Task directions:
For the data below, the lines that hold "auch" should be counted; only the resulting number is expected.

[Data records — start]

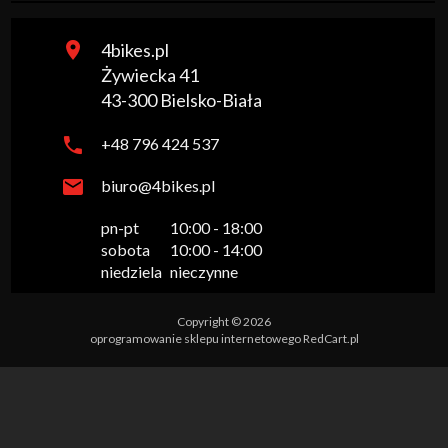
4bikes.pl
Żywiecka 41
43-300
Bielsko-Biała
+48 796 424 537
biuro@4bikes.pl
pn-pt

10:00 - 18:00

sobota

10:00 - 14:00

niedziela
nieczynne
Copyright © 2026
oprogramowanie sklepu internetowego
RedCart.pl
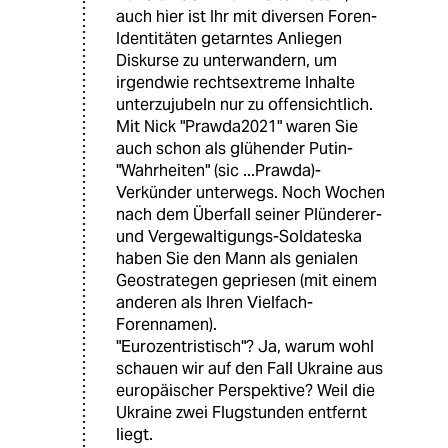
auch hier ist Ihr mit diversen Foren-
Identitäten getarntes Anliegen
Diskurse zu unterwandern, um
irgendwie rechtsextreme Inhalte
unterzujubeln nur zu offensichtlich.
Mit Nick "Prawda2021" waren Sie
auch schon als glühender Putin-
"Wahrheiten" (sic ...Prawda)-
Verkünder unterwegs. Noch Wochen
nach dem Überfall seiner Plünderer-
und Vergewaltigungs-Soldateska
haben Sie den Mann als genialen
Geostrategen gepriesen (mit einem
anderen als Ihren Vielfach-
Forennamen).
"Eurozentristisch"? Ja, warum wohl
schauen wir auf den Fall Ukraine aus
europäischer Perspektive? Weil die
Ukraine zwei Flugstunden entfernt
liegt.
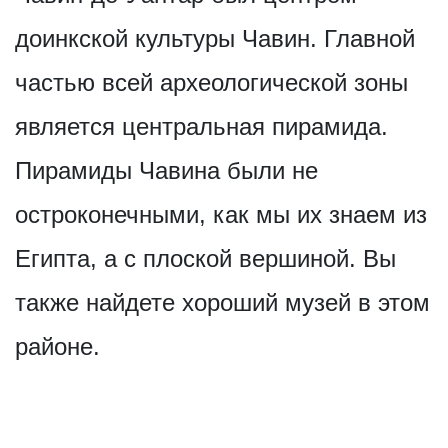
доинкской культуры Чавин. Главной
частью всей археологической зоны
является центральная пирамида.
Пирамиды Чавина были не
остроконечными, как мы их знаем из
Египта, а с плоской вершиной. Вы
также найдете хороший музей в этом
районе.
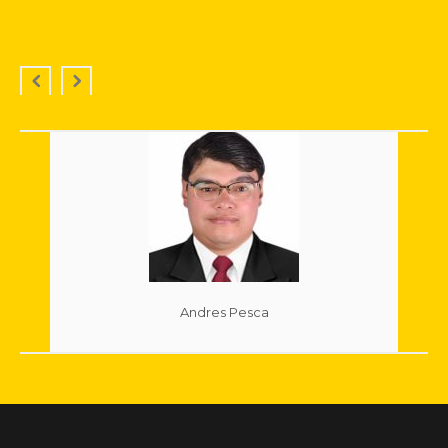
Andres Pesca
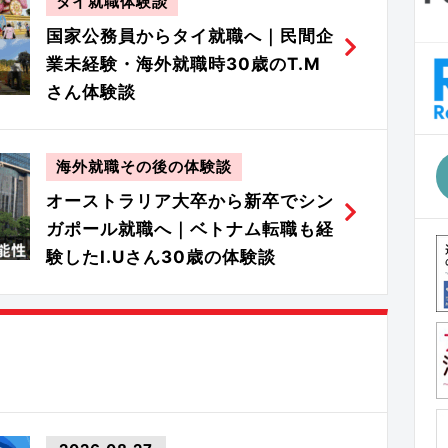
タイ就職体験談
国家公務員からタイ就職へ｜民間企
業未経験・海外就職時30歳のT.M
さん体験談
海外就職その後の体験談
オーストラリア大卒から新卒でシン
ガポール就職へ｜ベトナム転職も経
験したI.Uさん30歳の体験談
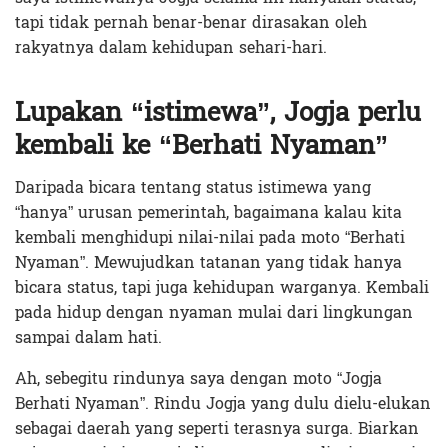
tapi tidak pernah benar-benar dirasakan oleh
rakyatnya dalam kehidupan sehari-hari.
Lupakan “istimewa”, Jogja perlu
kembali ke “Berhati Nyaman”
Daripada bicara tentang status istimewa yang
“hanya” urusan pemerintah, bagaimana kalau kita
kembali menghidupi nilai-nilai pada moto “Berhati
Nyaman”. Mewujudkan tatanan yang tidak hanya
bicara status, tapi juga kehidupan warganya. Kembali
pada hidup dengan nyaman mulai dari lingkungan
sampai dalam hati.
Ah, sebegitu rindunya saya dengan moto “Jogja
Berhati Nyaman”. Rindu Jogja yang dulu dielu-elukan
sebagai daerah yang seperti terasnya surga. Biarkan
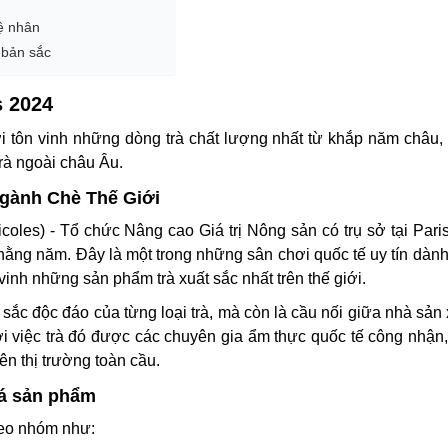
ệ nhân
 bản sắc
s 2024
ơi tôn vinh những dòng trà chất lượng nhất từ khắp năm châu,
rà ngoài châu Âu.
 ngành Chè Thế Giới
coles) - Tổ chức Nâng cao Giá trị Nông sản có trụ sở tại Paris
 hằng năm. Đây là một trong những sân chơi quốc tế uy tín dành
inh những sản phẩm trà xuất sắc nhất trên thế giới.
 sắc độc đáo của từng loại trà, mà còn là cầu nối giữa nhà sản x
với việc trà đó được các chuyên gia ẩm thực quốc tế công nhận
ên thị trường toàn cầu.
iá sản phẩm
heo nhóm như:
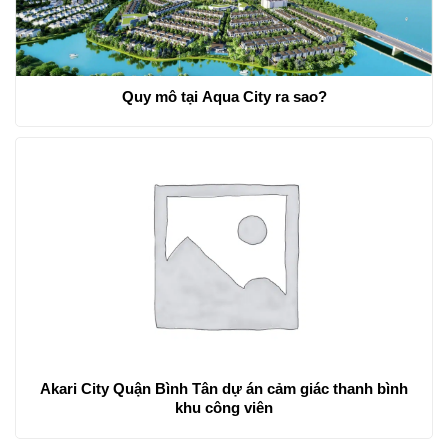
Quy mô tại Aqua City ra sao?
Akari City Quận Bình Tân dự án cảm giác thanh bình
khu công viên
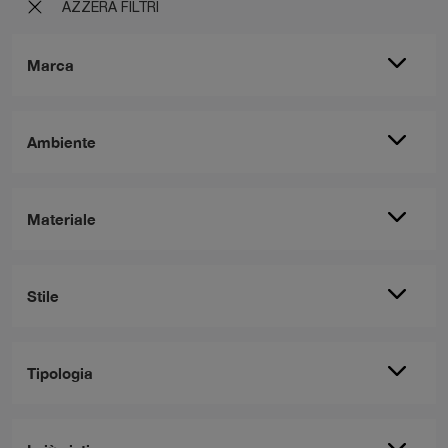
AZZERA FILTRI
Marca
Ambiente
Materiale
Stile
Tipologia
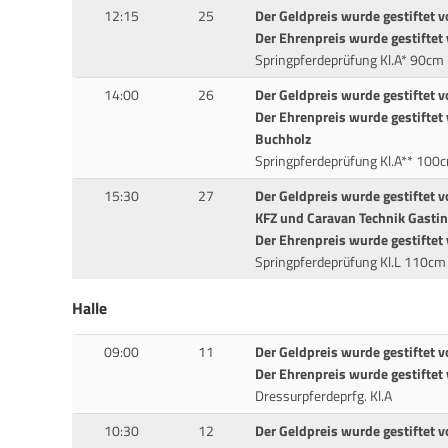
12:15
25
Der Geldpreis wurde gestiftet v
Der Ehrenpreis wurde gestiftet 
Springpferdeprüfung Kl.A* 90cm
14:00
26
Der Geldpreis wurde gestiftet 
Der Ehrenpreis wurde gestifte
Buchholz
Springpferdeprüfung Kl.A** 100
15:30
27
Der Geldpreis wurde gestiftet 
KFZ und Caravan Technik Gastin
Der Ehrenpreis wurde gestiftet
Springpferdeprüfung Kl.L 110cm
Halle
09:00
11
Der Geldpreis wurde gestiftet v
Der Ehrenpreis wurde gestiftet
Dressurpferdeprfg. Kl.A
10:30
12
Der Geldpreis wurde gestiftet v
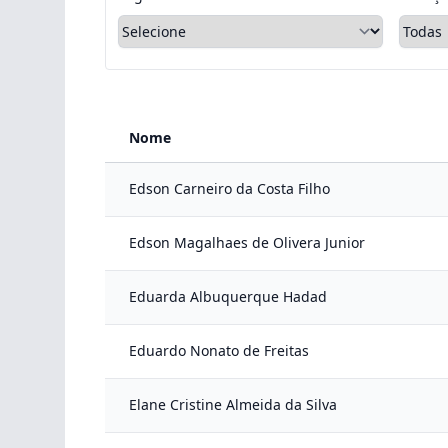
Nome
Edson Carneiro da Costa Filho
Edson Magalhaes de Olivera Junior
Eduarda Albuquerque Hadad
Eduardo Nonato de Freitas
Elane Cristine Almeida da Silva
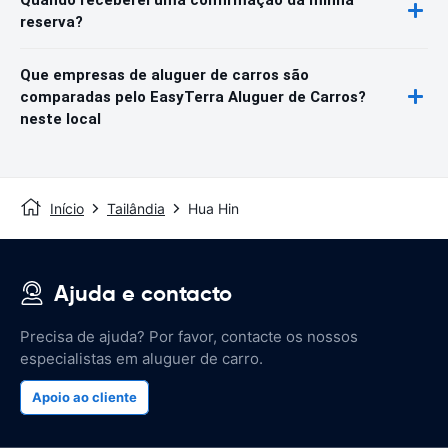
reserva?
Que empresas de aluguer de carros são
comparadas pelo EasyTerra Aluguer de Carros?
neste local
Início
Tailândia
Hua Hin
Ajuda e contacto
Precisa de ajuda? Por favor, contacte os nossos
especialistas em aluguer de carro.
Apoio ao cliente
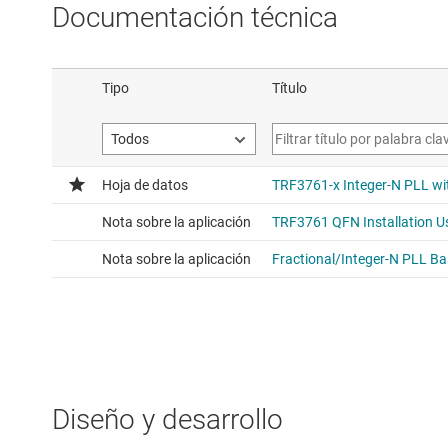
Documentación técnica
Diseño y desarrollo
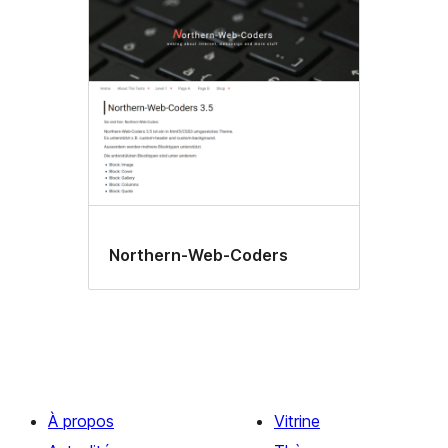
Northern-Web-Coders
À propos
Vitrine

[Data records — finish]

Result for this task:
2